Fakta menariknya, 15 Desa Lingkar Tambang yang sebagian besar ada di sub DAS Aek Pahu justru relatif aman. Bahkan, desa-desa itu kini berfungsi sebagai pusat pengungsian bagi korban. Pengamatan udara via helikopter juga mengungkap sesuatu: ada longsoran masif di hulu Sungai Garoga, termasuk di area hutan lindung. Longsoran inilah yang diduga jadi sumber utama lumpur dan kayu yang menyumbat sungai.
Meski begitu, PTAR mengakui bahwa kajian lebih mendalam tetap diperlukan. Mereka tak mau buru-buru mengambil kesimpulan final.
Di tengah semua penjelasan teknis ini, perusahaan juga ingin menunjukkan sisi lain. Sejak hari pertama bencana, mereka mengklaim telah terlibat langsung dalam tim tanggap darurat.
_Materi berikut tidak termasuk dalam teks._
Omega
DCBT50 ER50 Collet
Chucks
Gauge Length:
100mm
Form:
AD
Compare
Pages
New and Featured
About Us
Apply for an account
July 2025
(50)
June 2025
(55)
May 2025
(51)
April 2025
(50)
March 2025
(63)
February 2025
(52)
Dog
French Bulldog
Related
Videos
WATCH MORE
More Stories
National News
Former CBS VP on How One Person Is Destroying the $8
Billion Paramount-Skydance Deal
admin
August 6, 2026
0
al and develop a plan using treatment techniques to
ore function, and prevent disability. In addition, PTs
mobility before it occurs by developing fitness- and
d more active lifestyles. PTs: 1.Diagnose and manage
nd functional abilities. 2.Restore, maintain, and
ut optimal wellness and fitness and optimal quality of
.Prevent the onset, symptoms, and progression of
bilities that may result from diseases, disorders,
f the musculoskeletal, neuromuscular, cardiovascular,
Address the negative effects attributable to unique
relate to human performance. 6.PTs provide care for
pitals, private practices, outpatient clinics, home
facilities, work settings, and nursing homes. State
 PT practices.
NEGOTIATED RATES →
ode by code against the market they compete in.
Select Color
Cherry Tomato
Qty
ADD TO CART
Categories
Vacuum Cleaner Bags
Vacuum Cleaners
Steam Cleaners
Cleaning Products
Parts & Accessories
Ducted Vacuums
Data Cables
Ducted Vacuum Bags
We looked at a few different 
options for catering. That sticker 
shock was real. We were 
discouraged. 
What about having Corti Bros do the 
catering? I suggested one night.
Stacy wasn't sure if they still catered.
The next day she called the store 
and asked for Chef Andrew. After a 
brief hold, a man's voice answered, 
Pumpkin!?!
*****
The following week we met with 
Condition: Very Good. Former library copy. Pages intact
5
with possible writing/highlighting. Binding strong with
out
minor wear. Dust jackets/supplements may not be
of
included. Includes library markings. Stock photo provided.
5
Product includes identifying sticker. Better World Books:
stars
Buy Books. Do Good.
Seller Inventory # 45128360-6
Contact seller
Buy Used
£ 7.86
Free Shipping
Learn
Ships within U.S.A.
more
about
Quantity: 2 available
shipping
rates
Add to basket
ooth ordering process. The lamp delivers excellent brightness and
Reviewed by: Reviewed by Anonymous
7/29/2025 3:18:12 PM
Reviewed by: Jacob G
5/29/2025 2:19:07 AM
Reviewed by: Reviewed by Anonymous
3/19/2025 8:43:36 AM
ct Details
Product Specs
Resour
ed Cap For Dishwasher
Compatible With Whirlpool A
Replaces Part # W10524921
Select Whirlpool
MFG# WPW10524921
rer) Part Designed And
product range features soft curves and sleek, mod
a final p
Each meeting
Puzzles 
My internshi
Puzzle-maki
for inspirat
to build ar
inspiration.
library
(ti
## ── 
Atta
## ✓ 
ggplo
Personel dikerahkan untuk operasi SAR, membuka akses jalan, hingga menyediakan posko pengungsian lengkap dengan tenda, dapur umum, dan klinik.
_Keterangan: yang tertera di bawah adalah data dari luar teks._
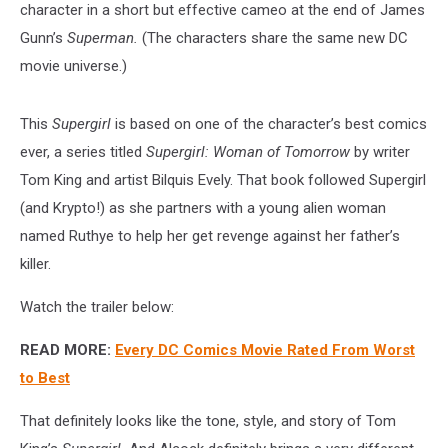
character in a short but effective cameo at the end of James
Gunn’s
Superman.
(The characters share the same new DC
movie universe.)
This
Supergirl
is based on one of the character’s best comics
ever, a series titled
Supergirl: Woman of Tomorrow
by writer
Tom King and artist Bilquis Evely. That book followed Supergirl
(and Krypto!) as she partners with a young alien woman
named Ruthye to help her get revenge against her father’s
killer.
Watch the trailer below:
READ MORE:
Every DC Comics Movie Rated From Worst
to Best
That definitely looks like the tone, style, and story of Tom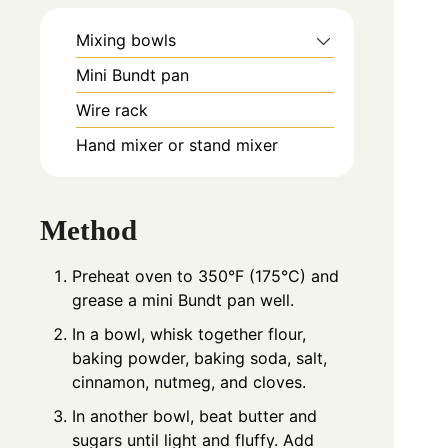
Mixing bowls
Mini Bundt pan
Wire rack
Hand mixer or stand mixer
Method
Preheat oven to 350°F (175°C) and
grease a mini Bundt pan well.
In a bowl, whisk together flour,
baking powder, baking soda, salt,
cinnamon, nutmeg, and cloves.
In another bowl, beat butter and
sugars until light and fluffy. Add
"PTAR adalah bagian masyarakat Batang Toru dan Tapanuli Selatan. Dalam aktivitasnya, PTAR senantiasa mematuhi seluruh peraturan yang berlaku, termasuk perizinan-perizinan terkait, khususnya yang berkaitan dengan perlindungan lingkungan,"
Klaim lainnya, kegiatan penambangan mereka sepenuhnya dilakukan di Areal Penggunaan Lain (APL), alias di luar kawasan hutan Batang Toru. Dukungan untuk upaya konservasi air, udara, tanah, dan keanekaragaman hayati juga terus digaungkan, lewat kolaborasi dengan berbagai institusi.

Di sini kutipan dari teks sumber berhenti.